The concept of Gross Domestic Product (GDP) was developed in the 1930s to provide a measure of overall domestic economic activity.
It measures the value of final goods and services purchased by consumers.
It includes three components: Consumption, investment and government spending.
Recently, the government announced the second consecutive quarterly decline in real (inflation-adjusted) GDP.
What should we take from that news?
The US economy grows most of the time.
This growth is the source of our rising standard of living. GDP measures our standard of living and its growth — and that’s why you should care about it.
In my lifetime so far (1947 to 2022) real GDP per capita has increased by a factor of four – $14,000 to $58,000.
However, GDP does not automatically increase every quarter.
We live in a very complex economy with many factors affecting activity. From time to time, economic activity will actually decline.
These declines can last for a period of time and are called recessions.
The National Bureau of Economic Research (NBER) is charged, among other things, with tracking US economic activity and determining when the economy is expanding or contracting (in recession).
It does this using many economic measures.
The NBER identified 12 recessions between 1948 and 2020.

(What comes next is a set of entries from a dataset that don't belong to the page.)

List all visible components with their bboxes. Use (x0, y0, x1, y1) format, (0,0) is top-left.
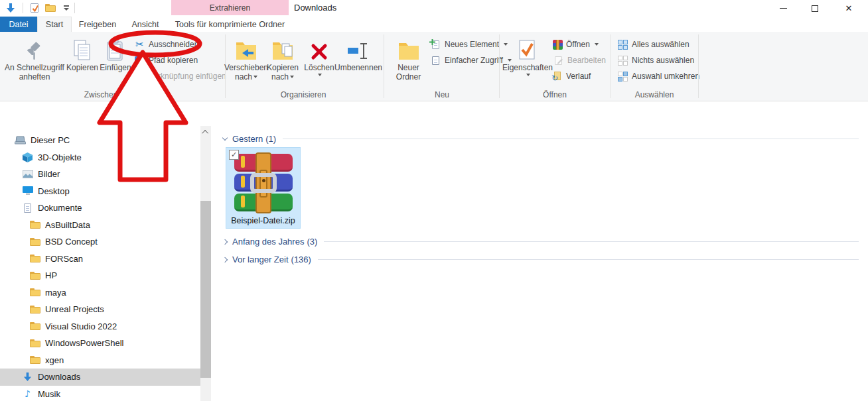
sidebar-item-forscan[interactable]: FORScan (0, 251, 200, 268)
paste-button[interactable]: Einfügen (100, 36, 131, 72)
qat-customize-dropdown[interactable] (60, 2, 73, 14)
close-button[interactable]: ✕ (833, 0, 864, 17)
sidebar-item-3d-objekte[interactable]: 3D-Objekte (0, 149, 200, 166)
edit-pencil-icon (553, 55, 564, 66)
sidebar-item-musik[interactable]: ♪ Musik (0, 386, 200, 401)
new-item-icon (430, 39, 441, 50)
select-none-button[interactable]: Nichts auswählen (617, 53, 694, 68)
sidebar-item-dieser-pc[interactable]: Dieser PC (0, 132, 200, 149)
group-separator (499, 34, 500, 98)
paste-shortcut-button: Verknüpfung einfügen (134, 69, 226, 84)
scrollbar-up-button[interactable] (200, 126, 211, 138)
winrar-zip-icon (233, 152, 294, 213)
folder-icon (29, 270, 40, 281)
sidebar-item-maya[interactable]: maya (0, 284, 200, 302)
qat-properties-button[interactable] (28, 2, 41, 14)
select-all-button[interactable]: Alles auswählen (617, 37, 689, 52)
title-bar: Extrahieren Downloads ✕ (0, 0, 868, 17)
sidebar-item-downloads[interactable]: Downloads (0, 369, 200, 386)
properties-button[interactable]: Eigenschaften (506, 36, 549, 76)
group-rule (324, 241, 859, 242)
copy-to-button[interactable]: Kopieren nach (265, 36, 300, 82)
properties-check-icon (31, 3, 38, 13)
select-all-icon (617, 39, 628, 50)
group-header-anfang-des-jahres[interactable]: Anfang des Jahres (3) (223, 236, 859, 247)
group-rule (318, 259, 859, 260)
pushpin-icon (26, 36, 43, 61)
qat-new-folder-button[interactable] (44, 2, 57, 14)
select-none-icon (617, 55, 628, 66)
contextual-header-label: Extrahieren (210, 3, 250, 13)
tab-compressed-folder-tools[interactable]: Tools für komprimierte Ordner (171, 17, 289, 32)
sidebar-item-asbuiltdata[interactable]: AsBuiltData (0, 217, 200, 234)
sidebar-item-bilder[interactable]: Bilder (0, 166, 200, 183)
tab-share[interactable]: Freigeben (74, 17, 121, 32)
sidebar-item-desktop[interactable]: Desktop (0, 183, 200, 200)
rename-button[interactable]: Umbenennen (337, 36, 380, 72)
dropdown-caret-icon (526, 74, 530, 76)
download-arrow-icon (22, 372, 33, 382)
easy-access-icon (430, 55, 441, 66)
explorer-window: Extrahieren Downloads ✕ Datei Start Frei… (0, 0, 868, 401)
group-label-new: Neu (396, 90, 488, 99)
file-name-label: Beispiel-Datei.zip (226, 216, 300, 225)
document-icon (22, 203, 33, 213)
download-arrow-icon (6, 3, 15, 13)
sidebar-item-bsd-concept[interactable]: BSD Concept (0, 233, 200, 251)
open-button[interactable]: Öffnen (553, 37, 599, 52)
dropdown-caret-icon (253, 76, 257, 78)
sidebar-item-windowspowershell[interactable]: WindowsPowerShell (0, 335, 200, 352)
pin-to-quickaccess-button[interactable]: An Schnellzugriff anheften (4, 36, 65, 82)
tab-view[interactable]: Ansicht (123, 17, 167, 32)
dropdown-caret-icon (595, 43, 599, 46)
sidebar-item-hp[interactable]: HP (0, 267, 200, 284)
maximize-icon (812, 5, 818, 12)
move-to-icon (235, 36, 257, 61)
qat-downloads-icon[interactable] (4, 2, 17, 14)
move-to-button[interactable]: Verschieben nach (229, 36, 263, 82)
minimize-button[interactable] (768, 0, 798, 17)
sidebar-item-dokumente[interactable]: Dokumente (0, 200, 200, 217)
sidebar-scrollbar[interactable] (200, 126, 211, 401)
qat-separator (74, 3, 75, 13)
group-separator (384, 34, 384, 98)
new-item-button[interactable]: Neues Element (430, 37, 508, 52)
copy-button[interactable]: Kopieren (66, 36, 98, 72)
copy-path-button[interactable]: W Pfad kopieren (134, 53, 198, 68)
group-label-organize: Organisieren (257, 90, 350, 99)
3d-cube-icon (22, 152, 33, 162)
sidebar-item-unreal-projects[interactable]: Unreal Projects (0, 301, 200, 318)
copy-to-icon (271, 36, 294, 61)
cut-button[interactable]: ✂ Ausschneiden (134, 37, 198, 52)
sidebar-item-xgen[interactable]: xgen (0, 352, 200, 369)
file-tile-beispiel-datei[interactable]: ✓ Beispiel-Datei.zip (226, 147, 301, 229)
invert-selection-button[interactable]: Auswahl umkehren (617, 69, 699, 84)
folder-icon (29, 237, 40, 247)
scrollbar-thumb[interactable] (200, 201, 211, 378)
group-header-gestern[interactable]: Gestern (1) (223, 133, 859, 144)
chevron-right-icon (222, 257, 228, 262)
minimize-icon (780, 8, 787, 9)
file-list-pane: Gestern (1) ✓ Beispiel-Datei.zip Anfang … (211, 126, 868, 401)
tab-file[interactable]: Datei (0, 17, 37, 32)
dropdown-caret-icon (318, 74, 322, 76)
ribbon: An Schnellzugriff anheften Kopieren (0, 32, 868, 101)
delete-button[interactable]: Löschen (303, 36, 335, 76)
copy-path-icon: W (134, 55, 145, 66)
invert-selection-icon (617, 71, 628, 82)
sidebar-item-visual-studio-2022[interactable]: Visual Studio 2022 (0, 318, 200, 335)
rename-icon (346, 36, 370, 61)
maximize-button[interactable] (800, 0, 830, 17)
tab-start[interactable]: Start (37, 17, 72, 32)
new-folder-button[interactable]: Neuer Ordner (390, 36, 427, 82)
history-button[interactable]: ↻ Verlauf (553, 69, 591, 84)
group-header-vor-langer-zeit[interactable]: Vor langer Zeit (136) (223, 254, 859, 265)
new-folder-icon (398, 36, 420, 61)
contextual-tab-header[interactable]: Extrahieren (171, 0, 289, 15)
properties-icon (519, 36, 536, 61)
scissors-icon: ✂ (134, 39, 145, 50)
file-checkbox[interactable]: ✓ (229, 150, 239, 160)
paste-shortcut-icon (134, 71, 145, 82)
group-label-open: Öffnen (508, 90, 601, 99)
qat-separator (23, 3, 23, 13)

Unfortunately for decision makers and policy makers, the NBER only makes its determination after the fact.
Wouldn’t it be useful to have an indication of that state available in real time? We can use it to make better decisions.
Well, GDP comes to the rescue.
I compared the NBER’s list of recessions since 1948 with real GDP declines. Real GDP fell in 11 of the period’s 12 recessions. It fell in two or more quarters in a row nine times, for one quarter twice and a recession – not at all.
Moreover, there has not been a decline in real GDP since 1948 without a recession being present. Real GDP decline is a very good real-time indicator of recessions.
Unfortunately, the mainstream media denies the obvious. Take the Associated Press front-page article in the July 28 Altoona Mirror – in which the second straight quarterly decline in real GDP is just “increasing fear” of the recession.
No. Two consecutive declines in quarterly real GDP, we just clearly experienced recession.
But for AP and other mainstream media, this news is politically inconvenient.
So our truth ministries ignore statistical evidence! Instead, they note that rising unemployment (which is currently absent) usually accompanies recessions—which is true.
But employment has yet to recover to pre-pandemic levels as many people have simply dropped out of the workforce. We have a shortage of available labor, hence low unemployment.
This is not a sign of economic health, but the opposite. And it does nothing to refute the historical record that falling real GDP signals recessions.
Christopher Gable resides in Altoona.